Rex Goudie (born November 18, 1985) is a Canadian singer-songwriter and was the runner-up of Canadian Idol 3.

==Early life==
Rex Goudie was born in Dawson Creek, British Columbia and moved back to his father's hometown of Burlington, Newfoundland, Canada with his family when he was a year old. His mother was born in Baie Verte, Newfoundland to a moderately affluent family. Goudie was studying mechanical engineering at Memorial University of Newfoundland as well as working as an auto mechanic part-time for his father's trucking company before Canadian Idol. He received his first guitar for Christmas 1996 from his grandmother.

==Musical career==
Goudie's musical talents began in Sunday school, where he was encouraged by his grandmother Sophia to sing. By the time he turned sixteen, Goudie had formed a band with his friends, The Purple Monkey Bomb Squad, with a new rock/country focus. The band was moderately popular in Burlington, where they played in local bars after having received written permission to do so from his Grandmother. He was ousted from the band to make room for an older more "experienced" singer, Brandon Mitchell, when he was in grade 12. While frustrating, this inspired Rex to practice longer and harder, honing his skills that would eventually be used in Canadian Idol.

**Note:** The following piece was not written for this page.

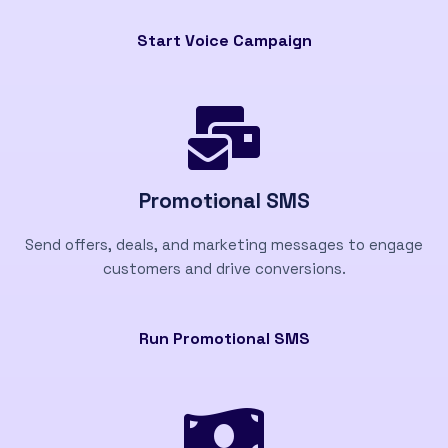
Start Voice Campaign
Promotional SMS
Send offers, deals, and marketing messages to engage
customers and drive conversions.
Run Promotional SMS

After all votes had been cast on Canadian Idol, Goudie finished as runner-up to winner Melissa O'Neil. On April 6, 2006, she and Rex confirmed in an interview with the CTV entertainment program eTalk Daily that he and O'Neil had been dating since the third week of Canadian Idol. They have since split up.

Although he has been criticized by some of the judges for his stiffness while on stage, a sports collision injury had caused him limited motion in both knees. Goudie missed a knee specialist appointment, in August 2005, due to his progress on Canadian Idol.

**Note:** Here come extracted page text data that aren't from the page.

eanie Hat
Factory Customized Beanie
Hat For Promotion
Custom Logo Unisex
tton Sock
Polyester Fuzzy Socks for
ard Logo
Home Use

==Record deal and debut album==
In September 2005, Goudie signed a major recording contract with Sony BMG. His debut CD Under the Lights was released on December 13, 2005, and debuted at No. 5 on the Canadian charts, selling 36,000 records in its first week. The album was certified gold in Canada 23 days after its release. In January 2006, Under the Lights was certified platinum by the Canadian Recording Industry Association.

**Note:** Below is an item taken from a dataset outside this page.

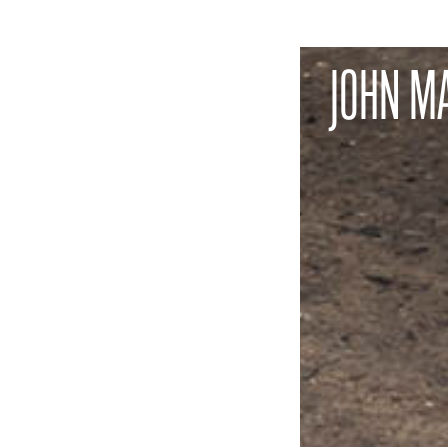
JOHN M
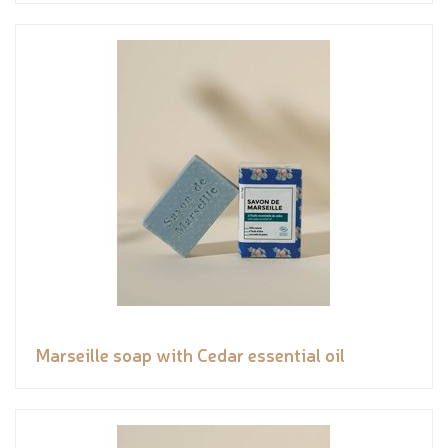
Marseille soap with Cedar essential oil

==Canadian Idol performances==
Songs that Rex performed on Canadian Idol include:

| Week | Theme | Song(s) | Artist(s) |
|---|---|---|---|
| Audition | Contestant's Choice | "Folsom Prison Blues" | Johnny Cash |
| Top 32 | Contestant's Choice | "After the Rain" | Blue Rodeo |
| Top 10 | Canadian Hits | "Born to Be Wild" | Steppenwolf |
| Top 9 | Songs of Stevie Wonder | "Pastime Paradise" | Stevie Wonder |
| Top 8 | Eighties Music | "Every Breath You Take" | The Police |
| Top 7 | Big Band | "Feeling Good" | Sammy Davis Jr. |
| Top 6 | Week of Classic Rock | "Turn the Page" | Bob Seger |
| Top 5 | Guess Who's Music It Is | "No Sugar Tonight/New Mother Nature" | The Guess Who |
| Top 4 | Songs of Elvis | "Blue Suede Shoes" "If I Can Dream" | Elvis Presley |
| Top 3 | BNL Week | "Brian Wilson" "Call and Answer" | Barenaked Ladies |
| Top 2 | Idol Single Contestant's Favorite New Song | "Alive" "Bulletproof" "Superman (It's Not Easy)" | Rex Goudie/Melissa O'Neil Blue Rodeo Five for Fighting |
| Grand Finale | Group Performance Finalists' Duet Favorite Song | "The Devil Went Down to Georgia" w/ Melissa O'Neil and Kalan Porter "Against All Odds (Take a Look at Me Now)" "Feeling Good" | Charlie Daniels Band Phil Collins Sammy Davis Jr. |

==Post-Canadian Idol==
On August 29, 2006, Goudie made a special guest appearance on the Top 4 results show of Canadian Idol season 4. After performing his hit single "Run", host Ben Mulroney presented him with an award for his platinum album Under the Lights.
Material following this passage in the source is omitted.